#### [WHAT THE EXERCISE ASKS]
Could the entries below be reproduced exactly, with the images removed?

#### [DATA FOR ANALYSIS]
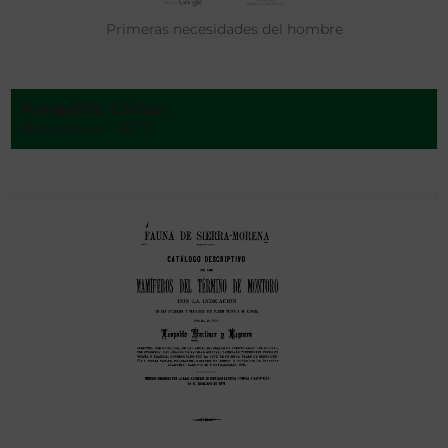
Primeras necesidades del hombre
Ronquillo, Carlos
Barcelona - 1877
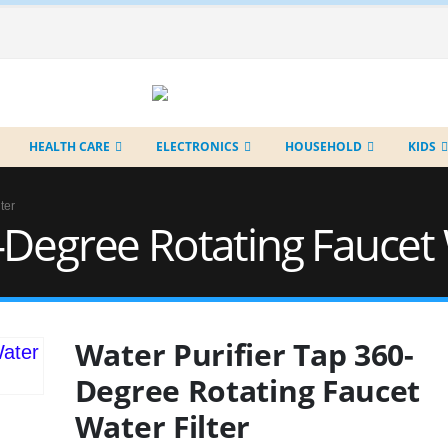
HEALTH CARE
ELECTRONICS
HOUSEHOLD
KIDS
ter
-Degree Rotating Faucet 
Water Purifier Tap 360-
Degree Rotating Faucet
Water Filter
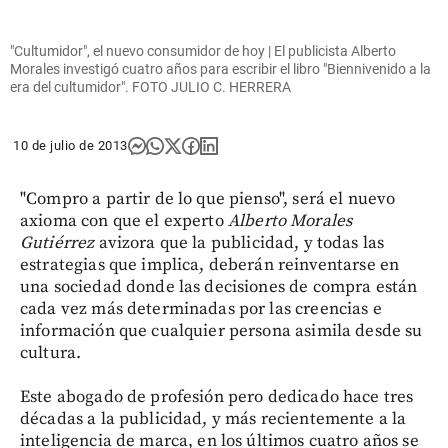
"Cultumidor", el nuevo consumidor de hoy | El publicista Alberto
Morales investigó cuatro años para escribir el libro "Biennivenido a la
era del cultumidor". FOTO JULIO C. HERRERA
10 de julio de 2013
"Compro a partir de lo que pienso", será el nuevo
axioma con que el experto
Alberto Morales
Gutiérrez
avizora que la publicidad, y todas las
estrategias que implica, deberán reinventarse en
una sociedad donde las decisiones de compra están
cada vez más determinadas por las creencias e
información que cualquier persona asimila desde su
cultura.
Este abogado de profesión pero dedicado hace tres
décadas a la publicidad, y más recientemente a la
inteligencia de marca, en los últimos cuatro años se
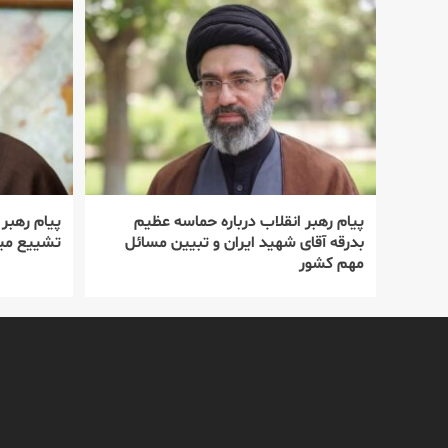
پیام رهبر انقلاب درباره حماسه عظیم
پیام رهبر
بدرقه آقای شهید ایران و تبیین مسائل
تشییع میل
مهم کشور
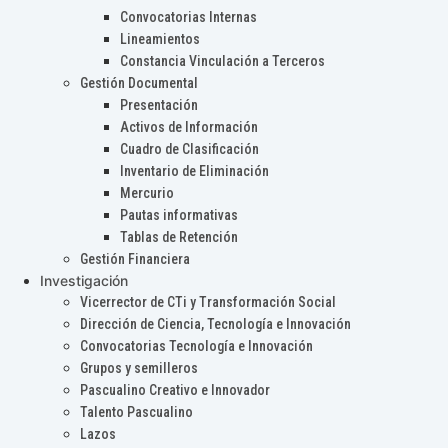
Convocatorias Internas
Lineamientos
Constancia Vinculación a Terceros
Gestión Documental
Presentación
Activos de Información
Cuadro de Clasificación
Inventario de Eliminación
Mercurio
Pautas informativas
Tablas de Retención
Gestión Financiera
Investigación
Vicerrector de CTi y Transformación Social
Dirección de Ciencia, Tecnología e Innovación
Convocatorias Tecnología e Innovación
Grupos y semilleros
Pascualino Creativo e Innovador
Talento Pascualino
Lazos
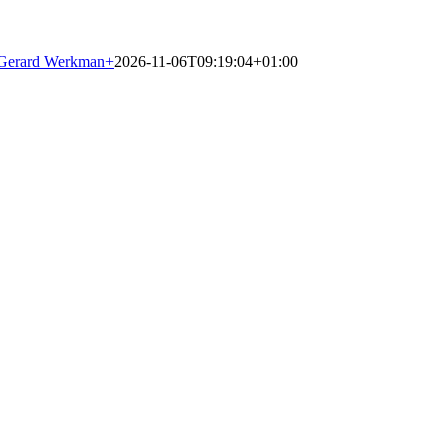
Gerard Werkman
+
2026-11-06T09:19:04+01:00
n Holland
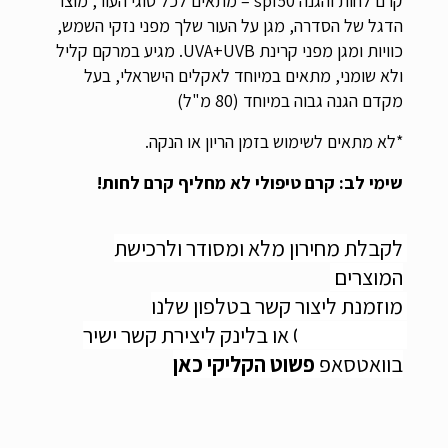
קרם לחות והגנה spf50 – מתאים לכל סוגי העור, מוצר 
הדגל של הסדרה, מגן על העור שלך מפני נזקי השמש, 
כוויות ומגן מפני קרינת UVA+UVB. מגיע במרקם קליל 
ולא שומני, מתאים במיוחד לאקלים הישראלי, בעל 
מקדם הגנה גבוה במיוחד (80 מ"ל)
*לא מתאים לשימוש בזמן הריון או הנקה.
שימי לב: קרם טיפולי לא מחליף קרם לחות!
לקבלת מחירון מלא ומסודר ולרכישת 
המוצרים 
מוזמנת ליצור קשר בטלפון שלנו 
0547506557 או בלינק ליצירת קשר ישיר 
בוואטסאפ 
פשוט הקליקי כאן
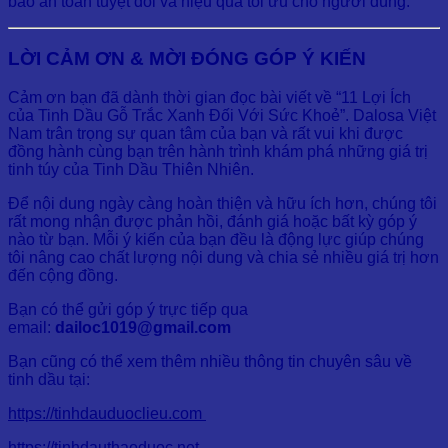
bảo an toàn tuyệt đối và hiệu quả tối ưu cho người dùng.
LỜI CẢM ƠN & MỜI ĐÓNG GÓP Ý KIẾN
Cảm ơn bạn đã dành thời gian đọc bài viết về “11 Lợi Ích
của Tinh Dầu Gỗ Trắc Xanh Đối Với Sức Khoẻ”. Dalosa Việt
Nam trân trọng sự quan tâm của bạn và rất vui khi được
đồng hành cùng bạn trên hành trình khám phá những giá trị
tinh túy của Tinh Dầu Thiên Nhiên.
Để nội dung ngày càng hoàn thiện và hữu ích hơn, chúng tôi
rất mong nhận được phản hồi, đánh giá hoặc bất kỳ góp ý
nào từ bạn. Mỗi ý kiến của bạn đều là động lực giúp chúng
tôi nâng cao chất lượng nội dung và chia sẻ nhiều giá trị hơn
đến cộng đồng.
Bạn có thể gửi góp ý trực tiếp qua
email:
dailoc1019@gmail.com
Bạn cũng có thể xem thêm nhiều thông tin chuyên sâu về
tinh dầu tại:
https://tinhdauduoclieu.com
https://tinhdauthaoduoc.net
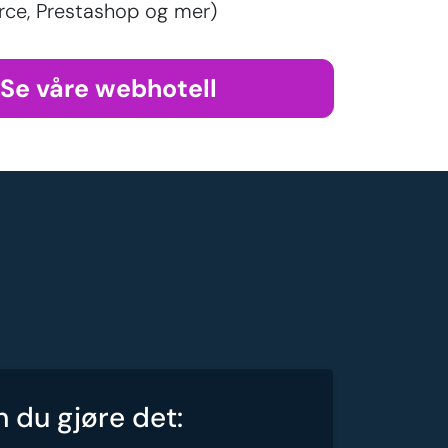
e, Prestashop og mer)
Se våre webhotell
n du gjøre det:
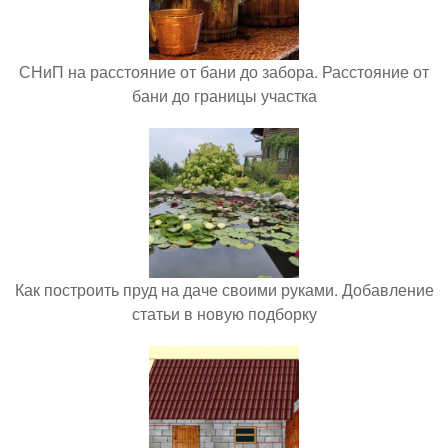
СНиП на расстояние от бани до забора. Расстояние от
бани до границы участка
Как построить пруд на даче своими руками. Добавление
статьи в новую подборку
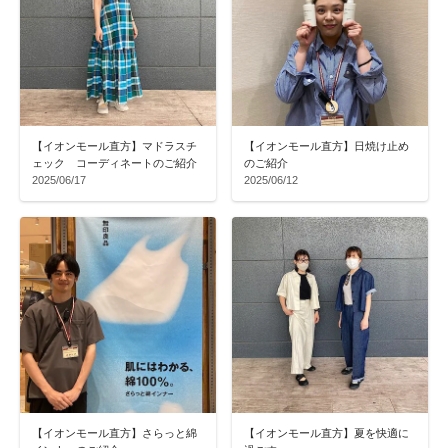
【イオンモール直方】マドラスチ
【イオンモール直方】日焼け止め
ェック コーディネートのご紹介
のご紹介
2025/06/17
2025/06/12
【イオンモール直方】さらっと綿
【イオンモール直方】夏を快適に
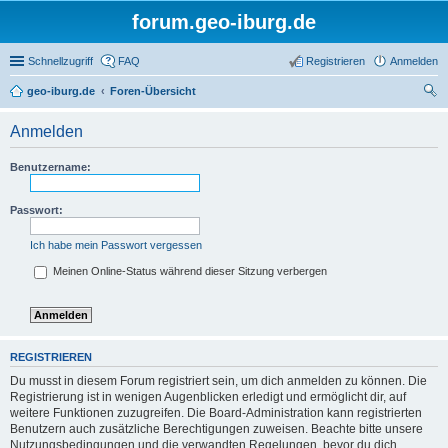
forum.geo-iburg.de
Schnellzugriff
FAQ
Registrieren
Anmelden
geo-iburg.de
Foren-Übersicht
uc
Anmelden
he
Benutzername:
Passwort:
Ich habe mein Passwort vergessen
Meinen Online-Status während dieser Sitzung verbergen
REGISTRIEREN
Du musst in diesem Forum registriert sein, um dich anmelden zu können. Die
Registrierung ist in wenigen Augenblicken erledigt und ermöglicht dir, auf
weitere Funktionen zuzugreifen. Die Board-Administration kann registrierten
Benutzern auch zusätzliche Berechtigungen zuweisen. Beachte bitte unsere
Nutzungsbedingungen und die verwandten Regelungen, bevor du dich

#### [RESPONSE FOR THIS EXERCISE]
Primeras necesidades del hombre
Ronquillo, Carlos
Barcelona - 1877
HEALTH CARE
ELECTRONICS
HOUSEHOLD
KIDS
ter
-Degree Rotating Faucet 
Water Purifier Tap 360-
Degree Rotating Faucet
Water Filter
"Cultumidor", el nuevo consumidor de hoy | El publicista Alberto
Morales investigó cuatro años para escribir el libro "Biennivenido a la
era del cultumidor". FOTO JULIO C. HERRERA
10 de julio de 2013
"Compro a partir de lo que pienso", será el nuevo
axioma con que el experto
Alberto Morales
Gutiérrez
avizora que la publicidad, y todas las
estrategias que implica, deberán reinventarse en
una sociedad donde las decisiones de compra están
cada vez más determinadas por las creencias e
información que cualquier persona asimila desde su
cultura.
Este abogado de profesión pero dedicado hace tres
décadas a la publicidad, y más recientemente a la
inteligencia de marca, en los últimos cuatro años se
پیام رهبر انقلاب درباره حماسه عظیم
پیام رهبر
بدرقه آقای شهید ایران و تبیین مسائل
تشییع میل
مهم کشور
Convocatorias Internas
Lineamientos
Constancia Vinculación a Terceros
Gestión Documental
Presentación
Activos de Información
Cuadro de Clasificación
Inventario de Eliminación
Mercurio
Pautas informativas
Tablas de Retención
Gestión Financiera
Investigación
Vicerrector de CTi y Transformación Social
Dirección de Ciencia, Tecnología e Innovación
Convocatorias Tecnología e Innovación
Grupos y semilleros
Pascualino Creativo e Innovador
Talento Pascualino
Lazos
Gerard Werkman
+
2026-11-06T09:19:04+01:00
n Holland
קרם לחות והגנה spf50 – מתאים לכל סוגי העור, מוצר 
הדגל של הסדרה, מגן על העור שלך מפני נזקי השמש, 
כוויות ומגן מפני קרינת UVA+UVB. מגיע במרקם קליל 
ולא שומני, מתאים במיוחד לאקלים הישראלי, בעל 
מקדם הגנה גבוה במיוחד (80 מ"ל)
*לא מתאים לשימוש בזמן הריון או הנקה.
שימי לב: קרם טיפולי לא מחליף קרם לחות!
לקבלת מחירון מלא ומסודר ולרכישת 
המוצרים 
מוזמנת ליצור קשר בטלפון שלנו 
0547506557 או בלינק ליצירת קשר ישיר 
בוואטסאפ 
פשוט הקליקי כאן
bảo an toàn tuyệt đối và hiệu quả tối ưu cho người dùng.
LỜI CẢM ƠN & MỜI ĐÓNG GÓP Ý KIẾN
Cảm ơn bạn đã dành thời gian đọc bài viết về “11 Lợi Ích
của Tinh Dầu Gỗ Trắc Xanh Đối Với Sức Khoẻ”. Dalosa Việt
Nam trân trọng sự quan tâm của bạn và rất vui khi được
đồng hành cùng bạn trên hành trình khám phá những giá trị
tinh túy của Tinh Dầu Thiên Nhiên.
Để nội dung ngày càng hoàn thiện và hữu ích hơn, chúng tôi
rất mong nhận được phản hồi, đánh giá hoặc bất kỳ góp ý
nào từ bạn. Mỗi ý kiến của bạn đều là động lực giúp chúng
tôi nâng cao chất lượng nội dung và chia sẻ nhiều giá trị hơn
đến cộng đồng.
Bạn có thể gửi góp ý trực tiếp qua
email:
dailoc1019@gmail.com
Bạn cũng có thể xem thêm nhiều thông tin chuyên sâu về
tinh dầu tại:
https://tinhdauduoclieu.com
https://tinhdauthaoduoc.net
e, Prestashop og mer)
Se våre webhotell
n du gjøre det:
СНиП на расстояние от бани до забора. Расстояние от
бани до границы участка
Как построить пруд на даче своими руками. Добавление
статьи в новую подборку
【イオンモール直方】マドラスチ
【イオンモール直方】日焼け止め
ェック コーディネートのご紹介
のご紹介
2025/06/17
2025/06/12
【イオンモール直方】さらっと綿
【イオンモール直方】夏を快適に
forum.geo-iburg.de
Schnellzugriff
FAQ
Registrieren
Anmelden
geo-iburg.de
Foren-Übersicht
uc
Anmelden
he
Benutzername:
Passwort:
Ich habe mein Passwort vergessen
Meinen Online-Status während dieser Sitzung verbergen
REGISTRIEREN
Du musst in diesem Forum registriert sein, um dich anmelden zu können. Die
Registrierung ist in wenigen Augenblicken erledigt und ermöglicht dir, auf
weitere Funktionen zuzugreifen. Die Board-Administration kann registrierten
Benutzern auch zusätzliche Berechtigungen zuweisen. Beachte bitte unsere
Nutzungsbedingungen und die verwandten Regelungen, bevor du dich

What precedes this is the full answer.